Data comes in many forms. The first step when looking at data is to ask, is this data structured or unstructured? Another way to make this distinction: Did this data arrive in response to a question, or has this data been collected with no intention?
What is structured data?
Structured data is data that can be neatly arranged. In the past, companies only had the tools and resources to explore structured data. Analyzing unstructured data was either impossible or extremely costly, so companies had to settle for structured data.
Collecting structured data
Structured data is hard to collect. By nature, the quantity of structured data that can be collected is limited.
Questionnaires are a common way of collecting structured data, though these have limitations. Any questionnaire requires a person to be attentive and willing to engage. There, a person’s attention only lasts so long, so the questionnaire must have an appropriate length. Surveys have only 10-30 data points. Even a long survey of 100 data points does not compare to the thousands of data points that can be extracted from unstructured data.
If the structured data is not collected via questionnaire, the data is typed out, or coded, and people interact with it in a built system. A common task is to predict the churn rate of an organization’s memberships or subscriptions. The company will collect data such as:
- Times per week the individual interacts with the organization
- Hours of the day the individual interacts
- Email info
- And so on…
Structured data is also collected every time you swipe a card or whenever you open an HTML page. It is collected by monitoring interactions with other users, such as reporting who talks to whom.

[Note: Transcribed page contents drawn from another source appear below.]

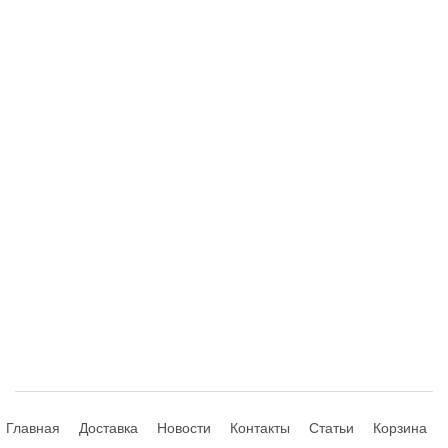
Главная
Доставка
Новости
Контакты
Статьи
Корзина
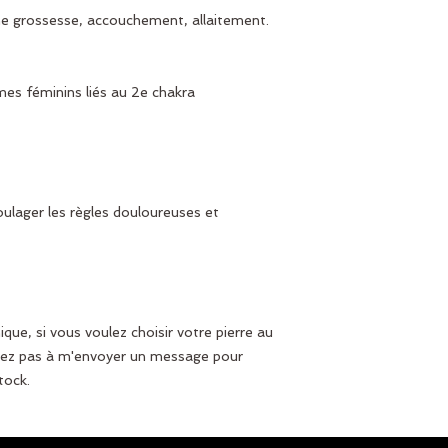
e grossesse, accouchement, allaitement.
èmes féminins liés au 2e chakra
oulager les règles douloureuses et
ue, si vous voulez choisir votre pierre au
ez pas à m'envoyer un message pour
tock.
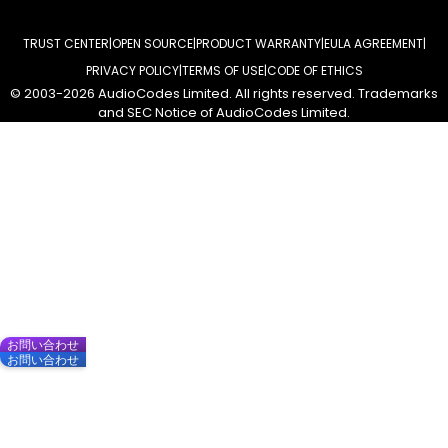
TRUST CENTER
OPEN SOURCE
PRODUCT WARRANTY
EULA AGREEMENT
PRIVACY POLICY
TERMS OF USE
CODE OF ETHICS
© 2003-2026 AudioCodes Limited. All rights reserved. Trademarks
and SEC Notice of AudioCodes Limited.
お問い合わせ
お問い合わせ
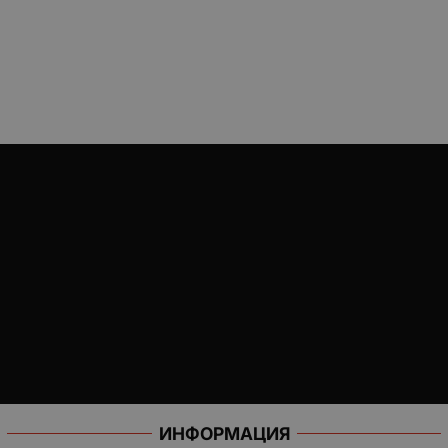
ИНФОРМАЦИЯ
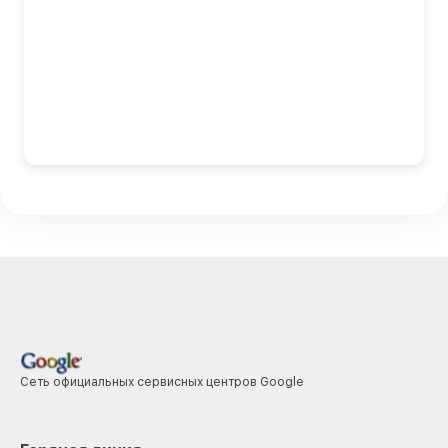
Сеть официальных сервисных центров Google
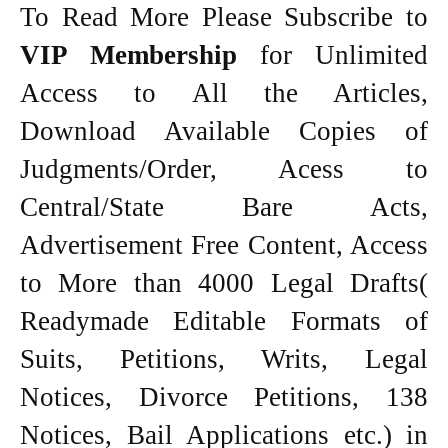
To Read More Please Subscribe to
VIP Membership
for Unlimited
Access to All the Articles,
Download Available Copies of
Judgments/Order, Acess to
Central/State Bare Acts,
Advertisement Free Content, Access
to More than 4000 Legal Drafts(
Readymade Editable Formats of
Suits, Petitions, Writs, Legal
Notices, Divorce Petitions, 138
Notices, Bail Applications etc.) in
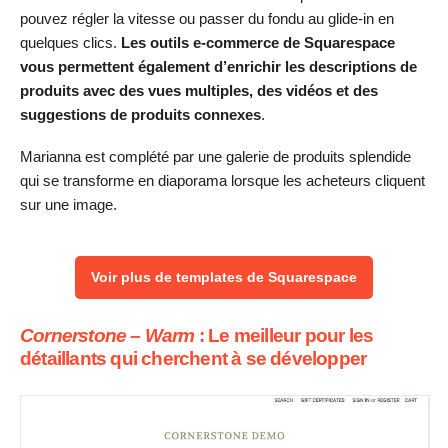
pouvez régler la vitesse ou passer du fondu au glide-in en
quelques clics.
Les outils e-commerce de Squarespace
vous permettent également d’enrichir les descriptions de
produits avec des vues multiples, des vidéos et des
suggestions de produits connexes
.
Marianna est complété par une galerie de produits splendide
qui se transforme en diaporama lorsque les acheteurs cliquent
sur une image.
Voir plus de templates de Squarespace
Cornerstone – Warm
: Le meilleur pour les
détaillants qui cherchent à se développer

This data is coded into the system and tracked at each instance of the occurrence. Each piece of structured data serves a purpose.
Large amounts of structured data could be collected by having large numbers of people submitting data, effectively using a distributed network to collect data. In this scenario, 1,000,000 people answer a survey of 10 questions to produce 10,000,000 data points. Or 1,000,000 people tag a few photos of sidewalks on a CAPTCHA. (But, this method of collection is available to unstructured data, too. The same method can be used just the same on unstructured data, so 1,000,000 people provide thousands of data points instead of 10.)
Given the limits of structured data, companies had an economy of space problem. Statisticians were hired to determine which questions, or data points, were most effective. In the beginning of the computer age, data storage could be costly. At any point in time, getting a person to sit down and answer a survey is costly. Statisticians were hired to maximize the effectiveness of a 10-question survey by determining which questions were the most important. They had to determine how related two data points might be, such as income and education. If the two were similar, asking both questions proved redundant, and the questionnaire could save space by asking one, and inferring the other.
Transparency of structured data offers privacy
Though collecting structured data can be difficult and untimely, it has its advantages to communities. The efforts people had to go through to collect structured data naturally made the motives of both parties transparent. People on both sides could tell what information was wanted from them, and what information they were giving the receiving party responsibility to know. Boundaries were set.
The nature of structured data allowed any person to see what the data collector was asking of them. They could see and understand the kinds of things the analyst wanted to know.
If Walmart was conducting a structured survey that asked about a person’s marital life, and how often they got upset with their children, and how the individual disciplined their child at their household, a person could decide those questions were not the responsibility of Walmart’s to know, nor critique. The person could decide not to complete that form, and Walmart would not get that data.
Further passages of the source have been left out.